The third time I died was early on a Monday morning, a week after Labor Day.
That’s one heck of a first line.
Overall, Boundry Crossed is well written and an enjoyable read. Allison Alexandra Luther (“Lex”, not Allie) is a former US Army Sergeant, current night shift worker at a convenience store worker, and future witch–even if she doesn’t know it yet. She gets dumped head first into the supernatural when her infant niece gets kidnapped by vampires. In the process of hunting them down, she finds out about the various supernatural beasties running around, along with finding out that she’s a particularly rare breed herself: a boundary witch, specializing in death magic.
Coming off the Eric Carter series, the death based magic here seems quite a bit more bland and not nearly as interesting, but I think that’s mostly a matter of comparison. Otherwise, the world building is fairly standard urban fantasy witches, werewolves, and vampires, with the addition of nulls (anti magic fields) being the only relatively ’new’ bit.

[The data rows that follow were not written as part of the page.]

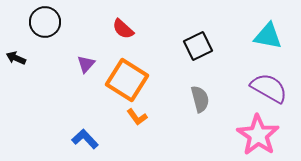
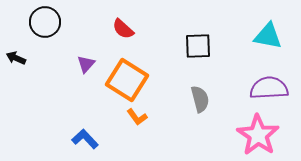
black square: rotated 24 degrees clockwise
purple semicircle: rotated 33 degrees counterclockwise
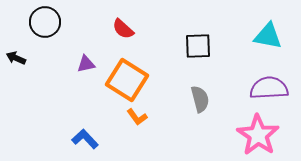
purple triangle: rotated 36 degrees clockwise
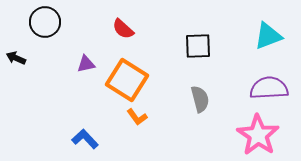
cyan triangle: rotated 32 degrees counterclockwise
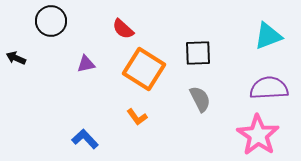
black circle: moved 6 px right, 1 px up
black square: moved 7 px down
orange square: moved 17 px right, 11 px up
gray semicircle: rotated 12 degrees counterclockwise
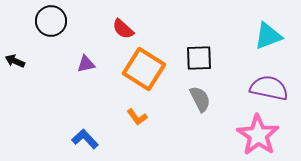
black square: moved 1 px right, 5 px down
black arrow: moved 1 px left, 3 px down
purple semicircle: rotated 15 degrees clockwise
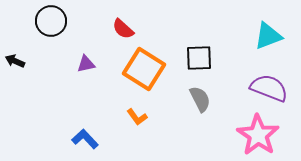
purple semicircle: rotated 9 degrees clockwise
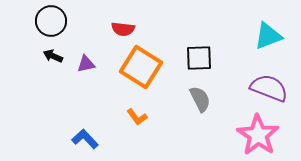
red semicircle: rotated 35 degrees counterclockwise
black arrow: moved 38 px right, 5 px up
orange square: moved 3 px left, 2 px up
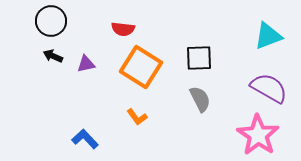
purple semicircle: rotated 9 degrees clockwise
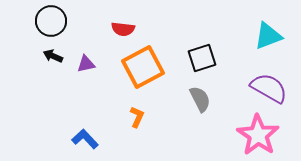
black square: moved 3 px right; rotated 16 degrees counterclockwise
orange square: moved 2 px right; rotated 30 degrees clockwise
orange L-shape: rotated 120 degrees counterclockwise
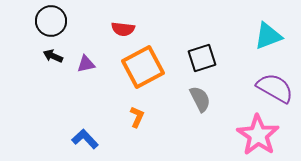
purple semicircle: moved 6 px right
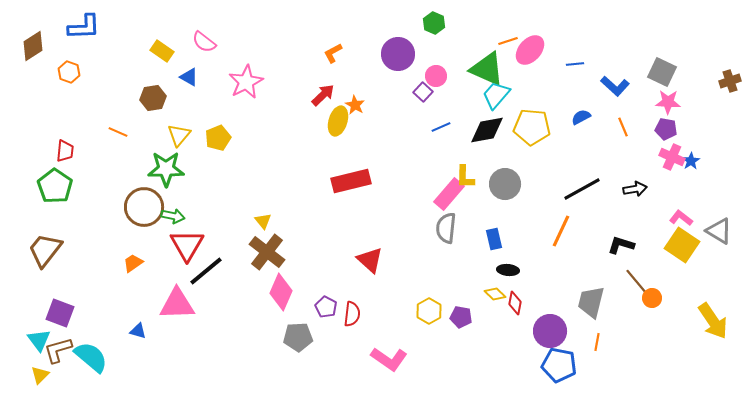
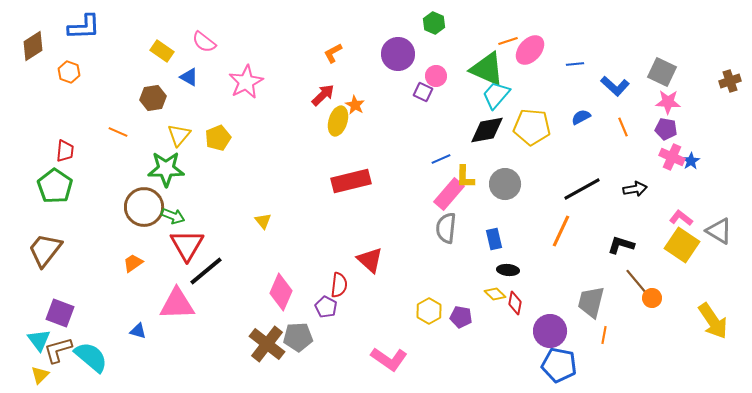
purple square at (423, 92): rotated 18 degrees counterclockwise
blue line at (441, 127): moved 32 px down
green arrow at (173, 216): rotated 10 degrees clockwise
brown cross at (267, 252): moved 92 px down
red semicircle at (352, 314): moved 13 px left, 29 px up
orange line at (597, 342): moved 7 px right, 7 px up
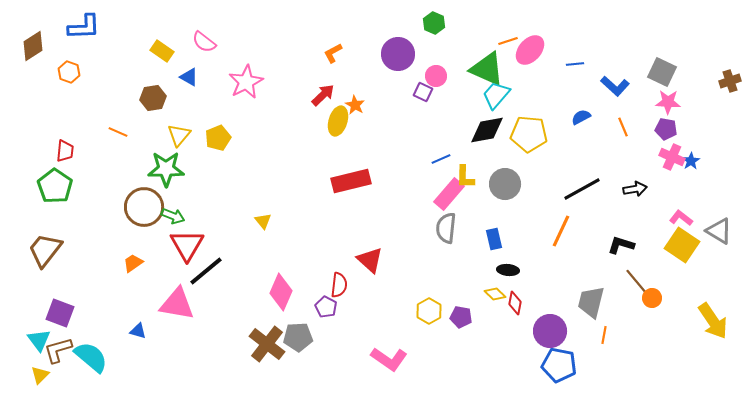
yellow pentagon at (532, 127): moved 3 px left, 7 px down
pink triangle at (177, 304): rotated 12 degrees clockwise
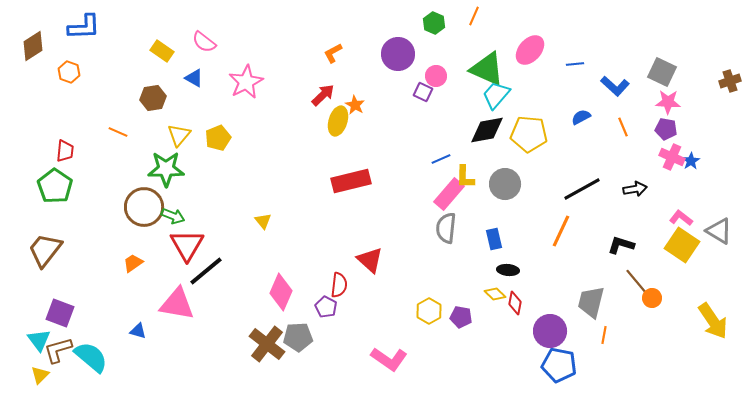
orange line at (508, 41): moved 34 px left, 25 px up; rotated 48 degrees counterclockwise
blue triangle at (189, 77): moved 5 px right, 1 px down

Characterwise, I liked Lex well enough, although she didn’t seem to react to the introduction of the supernatural world as strongly as I would have expected. Her world turns upside down, but nothing seems to really have changed. On top of that, she’s served multiple tours of duty, has died three times (see the first line of the book), and recently lost her twin sister. I expected a bit more trauma there, but we don’t really feel it.
Other than that, we have witch siblings Lily and Simon, who help train Lex once she realizes she has her powers–and despite her inclination for death magic. I really liked Lily in particular. She patches up Lex a time or two and seems pretty kick ass in her own right.
On the vampire front, we have Maven–the super old vampire who is kind of terrifying but doesn’t want the spotlight; nothing particularly new there–and Quinn, the all too friendly maybe reluctant love interest–although not in this book. Quinn more than any of the rest was hard to get a read on. He just didn’t seem to have much in the way of personality.
Plotwise, the search for the kidnapped magical macguffin is ramped up a bit in that said macguffin is a baby girl. With kids of my own, that’s a good way to ramp up the stakes, if potentially risky. It’s done well enough though. The plot for why exactly she’s being kidnapped is a little thin, but I think it works, and there are enough twists to keep going.
Overall, it’s a quick, fun read, but it’s not really in the top tier of urban fantasy I’ve ever read. Worth checking out though if you’re all out and looking for more though.
Random amusing quote of the book:
And John, whether or not he was willing to admit it, could use the distraction of a weekly evening out with someone who was able to say more than six words.